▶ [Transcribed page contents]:
══════
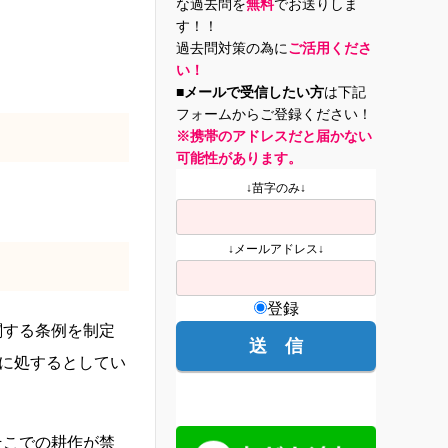
な過去問を
無料
でお送りしま
す！！
過去問対策の為に
ご活用くださ
い！
■メールで受信したい方
は下記
フォームからご登録ください！
※携帯のアドレスだと届かない
可能性があります。
↓苗字のみ↓
↓メールアドレス↓
登録
関する条例を制定
金に処するとしてい
そこでの耕作が禁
══════
▶ [Exercise details]: Reproduce all of the entries word for word, skipping any pictures they hold.

▶ [Task result]:
な過去問を
無料
でお送りしま
す！！
過去問対策の為に
ご活用くださ
い！
■メールで受信したい方
は下記
フォームからご登録ください！
※携帯のアドレスだと届かない
可能性があります。
↓苗字のみ↓
↓メールアドレス↓
登録
関する条例を制定
金に処するとしてい
そこでの耕作が禁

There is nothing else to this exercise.